**Your objective**
Each entry must be restated word for word, with nothing omitted.

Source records
»»

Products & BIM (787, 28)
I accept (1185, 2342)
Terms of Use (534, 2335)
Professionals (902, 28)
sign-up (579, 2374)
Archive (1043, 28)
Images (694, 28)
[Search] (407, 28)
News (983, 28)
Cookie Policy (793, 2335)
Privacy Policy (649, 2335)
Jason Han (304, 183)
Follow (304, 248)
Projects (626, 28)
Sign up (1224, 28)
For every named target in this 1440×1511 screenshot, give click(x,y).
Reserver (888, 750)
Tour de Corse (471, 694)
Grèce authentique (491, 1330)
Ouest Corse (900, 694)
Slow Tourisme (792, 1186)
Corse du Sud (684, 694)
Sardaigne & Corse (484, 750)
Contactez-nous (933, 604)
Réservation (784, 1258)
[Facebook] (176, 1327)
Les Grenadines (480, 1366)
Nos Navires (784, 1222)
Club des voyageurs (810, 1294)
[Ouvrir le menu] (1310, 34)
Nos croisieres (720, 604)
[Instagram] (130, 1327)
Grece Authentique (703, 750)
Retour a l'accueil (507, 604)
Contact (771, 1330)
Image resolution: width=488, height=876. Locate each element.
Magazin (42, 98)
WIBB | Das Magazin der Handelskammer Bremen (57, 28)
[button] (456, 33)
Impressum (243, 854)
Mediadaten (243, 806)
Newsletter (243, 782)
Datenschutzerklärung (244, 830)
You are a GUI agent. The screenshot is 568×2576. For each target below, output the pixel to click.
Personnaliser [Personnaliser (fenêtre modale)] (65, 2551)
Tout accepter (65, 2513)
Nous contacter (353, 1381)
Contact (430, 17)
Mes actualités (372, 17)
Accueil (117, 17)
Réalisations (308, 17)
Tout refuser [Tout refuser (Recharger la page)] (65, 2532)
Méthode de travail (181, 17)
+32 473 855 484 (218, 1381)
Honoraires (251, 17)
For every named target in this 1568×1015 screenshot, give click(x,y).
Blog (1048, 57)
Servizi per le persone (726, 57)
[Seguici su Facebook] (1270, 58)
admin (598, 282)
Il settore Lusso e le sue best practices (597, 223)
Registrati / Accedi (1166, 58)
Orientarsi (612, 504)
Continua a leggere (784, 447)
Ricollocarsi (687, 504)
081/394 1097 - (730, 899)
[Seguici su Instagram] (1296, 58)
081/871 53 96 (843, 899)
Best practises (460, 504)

««

**Task response**
Products & BIM (787, 28)
I accept (1185, 2342)
Terms of Use (534, 2335)
Professionals (902, 28)
sign-up (579, 2374)
Archive (1043, 28)
Images (694, 28)
[Search] (407, 28)
News (983, 28)
Cookie Policy (793, 2335)
Privacy Policy (649, 2335)
Jason Han (304, 183)
Follow (304, 248)
Projects (626, 28)
Sign up (1224, 28)
For every named target in this 1440×1511 screenshot, give click(x,y).
Reserver (888, 750)
Tour de Corse (471, 694)
Grèce authentique (491, 1330)
Ouest Corse (900, 694)
Slow Tourisme (792, 1186)
Corse du Sud (684, 694)
Sardaigne & Corse (484, 750)
Contactez-nous (933, 604)
Réservation (784, 1258)
[Facebook] (176, 1327)
Les Grenadines (480, 1366)
Nos Navires (784, 1222)
Club des voyageurs (810, 1294)
[Ouvrir le menu] (1310, 34)
Nos croisieres (720, 604)
[Instagram] (130, 1327)
Grece Authentique (703, 750)
Retour a l'accueil (507, 604)
Contact (771, 1330)
Image resolution: width=488, height=876. Locate each element.
Magazin (42, 98)
WIBB | Das Magazin der Handelskammer Bremen (57, 28)
[button] (456, 33)
Impressum (243, 854)
Mediadaten (243, 806)
Newsletter (243, 782)
Datenschutzerklärung (244, 830)
You are a GUI agent. The screenshot is 568×2576. For each target below, output the pixel to click.
Personnaliser [Personnaliser (fenêtre modale)] (65, 2551)
Tout accepter (65, 2513)
Nous contacter (353, 1381)
Contact (430, 17)
Mes actualités (372, 17)
Accueil (117, 17)
Réalisations (308, 17)
Tout refuser [Tout refuser (Recharger la page)] (65, 2532)
Méthode de travail (181, 17)
+32 473 855 484 (218, 1381)
Honoraires (251, 17)
For every named target in this 1568×1015 screenshot, give click(x,y).
Blog (1048, 57)
Servizi per le persone (726, 57)
[Seguici su Facebook] (1270, 58)
admin (598, 282)
Il settore Lusso e le sue best practices (597, 223)
Registrati / Accedi (1166, 58)
Orientarsi (612, 504)
Continua a leggere (784, 447)
Ricollocarsi (687, 504)
081/394 1097 - (730, 899)
[Seguici su Instagram] (1296, 58)
081/871 53 96 (843, 899)
Best practises (460, 504)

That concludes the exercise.